Geophysicist Martin O. Saar has every reason to be satisfied: his innovative deep geothermal energy projects are meeting with great interest.

Underground heating

With successfully concluded projects, a major new undertaking and negotiations with industrial partners: geophysicist Martin O. Saar, Werner Siemens Foundation Endowed Chair of Geothermal Energy and Geofluids at ETH Zurich looks back on a busy year.

Renewable energies are the way of the future, a fact that even the most stubborn minds have been forced to concede following Russia’s invasion of Ukraine and the heatwaves of the past summer. For Martin O. Saar, professor at ETH Zurich, the increased interest in his area of expertise—deep geothermal energy—is welcome news. Indeed, massive amounts of energy harboured in the earth’s interior are simply waiting to be used.

Determining the extent of this potential is what Saar and his team are now investigating in a new project funded through a Swiss Innovation Agency “Innosuisse Flagship Grant AEGIS-CH” worth 11.4 million Swiss francs and spanning a period of four years. Saar, who leads the large-scale project, submitted the proposal with colleagues from research and industry. He says it was an honour to be selected, adding that the grant is also important for capitalising on the possibilities offered by deep geothermal energy.

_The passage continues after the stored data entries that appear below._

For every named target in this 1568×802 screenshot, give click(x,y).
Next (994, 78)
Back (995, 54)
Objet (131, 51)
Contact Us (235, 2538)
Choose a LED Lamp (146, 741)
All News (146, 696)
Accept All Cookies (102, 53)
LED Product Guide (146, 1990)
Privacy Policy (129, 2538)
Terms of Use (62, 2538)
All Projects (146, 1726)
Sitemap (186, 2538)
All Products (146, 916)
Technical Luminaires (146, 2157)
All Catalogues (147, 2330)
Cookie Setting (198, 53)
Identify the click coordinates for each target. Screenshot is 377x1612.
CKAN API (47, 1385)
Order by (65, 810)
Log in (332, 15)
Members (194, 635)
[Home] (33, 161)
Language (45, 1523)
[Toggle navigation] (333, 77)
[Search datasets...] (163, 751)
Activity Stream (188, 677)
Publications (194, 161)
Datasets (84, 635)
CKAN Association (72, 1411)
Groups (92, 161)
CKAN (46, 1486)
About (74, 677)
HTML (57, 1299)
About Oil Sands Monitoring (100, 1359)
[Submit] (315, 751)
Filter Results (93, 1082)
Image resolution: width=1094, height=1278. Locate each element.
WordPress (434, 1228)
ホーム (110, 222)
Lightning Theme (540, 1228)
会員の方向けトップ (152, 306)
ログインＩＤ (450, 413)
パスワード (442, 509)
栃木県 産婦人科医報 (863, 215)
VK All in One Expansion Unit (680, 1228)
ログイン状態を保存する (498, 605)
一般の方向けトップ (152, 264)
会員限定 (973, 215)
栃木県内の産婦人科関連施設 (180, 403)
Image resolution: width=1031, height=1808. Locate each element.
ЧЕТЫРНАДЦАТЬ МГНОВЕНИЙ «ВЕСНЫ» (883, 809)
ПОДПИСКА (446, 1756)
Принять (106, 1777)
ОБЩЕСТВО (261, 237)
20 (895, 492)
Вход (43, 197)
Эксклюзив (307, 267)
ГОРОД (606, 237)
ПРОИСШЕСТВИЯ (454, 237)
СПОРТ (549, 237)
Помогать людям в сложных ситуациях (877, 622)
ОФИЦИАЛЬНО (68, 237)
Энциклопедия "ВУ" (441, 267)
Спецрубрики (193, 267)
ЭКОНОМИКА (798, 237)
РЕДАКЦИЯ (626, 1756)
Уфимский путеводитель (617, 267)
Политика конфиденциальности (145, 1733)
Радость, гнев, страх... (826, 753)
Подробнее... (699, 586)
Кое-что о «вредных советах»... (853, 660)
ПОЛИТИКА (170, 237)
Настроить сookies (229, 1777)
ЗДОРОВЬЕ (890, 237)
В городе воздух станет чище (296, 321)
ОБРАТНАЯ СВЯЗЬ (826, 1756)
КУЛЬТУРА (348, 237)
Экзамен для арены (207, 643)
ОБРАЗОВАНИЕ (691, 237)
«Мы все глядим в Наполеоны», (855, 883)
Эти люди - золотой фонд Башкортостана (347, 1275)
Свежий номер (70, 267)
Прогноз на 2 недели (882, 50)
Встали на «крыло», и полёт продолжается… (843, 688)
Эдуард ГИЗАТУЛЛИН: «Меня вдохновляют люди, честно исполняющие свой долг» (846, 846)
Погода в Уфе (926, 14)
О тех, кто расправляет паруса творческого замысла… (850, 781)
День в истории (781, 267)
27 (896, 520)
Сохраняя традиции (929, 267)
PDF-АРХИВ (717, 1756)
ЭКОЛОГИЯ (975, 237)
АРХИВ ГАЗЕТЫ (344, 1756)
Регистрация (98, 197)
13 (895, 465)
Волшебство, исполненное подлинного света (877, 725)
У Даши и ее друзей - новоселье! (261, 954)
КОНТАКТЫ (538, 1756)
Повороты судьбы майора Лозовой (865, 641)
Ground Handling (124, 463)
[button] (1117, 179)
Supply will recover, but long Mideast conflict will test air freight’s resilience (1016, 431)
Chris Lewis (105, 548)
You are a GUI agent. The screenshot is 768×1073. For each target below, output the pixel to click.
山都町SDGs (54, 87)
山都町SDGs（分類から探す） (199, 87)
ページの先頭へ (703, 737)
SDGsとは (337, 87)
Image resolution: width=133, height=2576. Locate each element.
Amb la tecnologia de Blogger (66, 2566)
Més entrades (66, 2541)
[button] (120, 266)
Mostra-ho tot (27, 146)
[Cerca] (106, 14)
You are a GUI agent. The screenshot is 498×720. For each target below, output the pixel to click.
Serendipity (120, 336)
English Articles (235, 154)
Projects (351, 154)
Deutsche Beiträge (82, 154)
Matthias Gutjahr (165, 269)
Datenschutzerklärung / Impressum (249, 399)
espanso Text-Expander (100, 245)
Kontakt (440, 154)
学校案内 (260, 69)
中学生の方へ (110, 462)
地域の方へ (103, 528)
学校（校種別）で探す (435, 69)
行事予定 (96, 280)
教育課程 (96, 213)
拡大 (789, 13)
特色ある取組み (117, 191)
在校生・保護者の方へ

Local geothermal energy plants

The project consortium aims to further develop the drilling method—Plasma Pulse Geo Drilling (PPGD)—which Saar helped to create. Instead of mechanically breaking up the rock, PPGD works with a type of electric shock: electric pulses blast through the rock via tensile force, starting at the bottom and moving up. The innovative technology requires only about a quarter of the energy consumed in standard drilling procedures, making it much cheaper to access geothermal energy at depths of roughly five to ten kilometres.

Saar hopes that the method can be used to build power plants that function much like the heat pumps used in residential buildings: two boreholes are connected at the bottom to create a U-shaped loop or circuit. Inside the loop, heat is extracted from the rock using carbon dioxide as a circulation fluid. The heat is then either used directly or converted into electricity in a power plant and fed into the grid. Saar estimates that a plant capable of extracting the earth’s heat from depths of five to ten kilometres would deliver energy for 500 to 1000 people. These types of power plants could be constructed anywhere in Switzerland—by municipalities, for example—regardless of the specific geological conditions.

Cost-effective carbon sinks

Saar’s second research priority last year was organising a consortium to facilitate pivotal advances in a method he’s developed: CO2 Plume Geothermal (CPG ). Put briefly, CPG is designed to make the capture and underground storage of carbon dioxide cost-effective. When the greenhouse gas is stored between 2.5 and 3 kilometres below ground, it heats up to roughly 100 degrees Celsius. “It’s this heat that we want to tap into,” Saar explains. He envisions a cycle in which the heated CO2 is transported to the surface, where it propels turbines. Afterwards it’s returned to the underground reservoir to ensure that all carbon dioxide is permanently sequestered.

Because CO2 is less viscous than water, the method is two to three times more energy efficient than technologies in existing or planned geothermal power plants, Saar says. He adds that he has contacted several leading firms as potential partners: “They’re very interested, but we need a pilot project to prove the method works.” And this is the precise aim of the new consortium. Saar hopes that work on the pilot can begin in 2023.

Hotspots in Aargau

In 2022, Saar’s team completed their investigations into heat flux distribution in Canton Aargau, where there are “hotspots” with a heat flux density that exceeds the national average. The researchers simulated the underground heat flow on a computer using a novel approach—and thus laid the foundation for drawing up subsurface maps of the entire country. This information will aid public authorities in Switzerland in finding locations suitable for planning geothermal energy projects—and harness clean energy from the earth’s interior.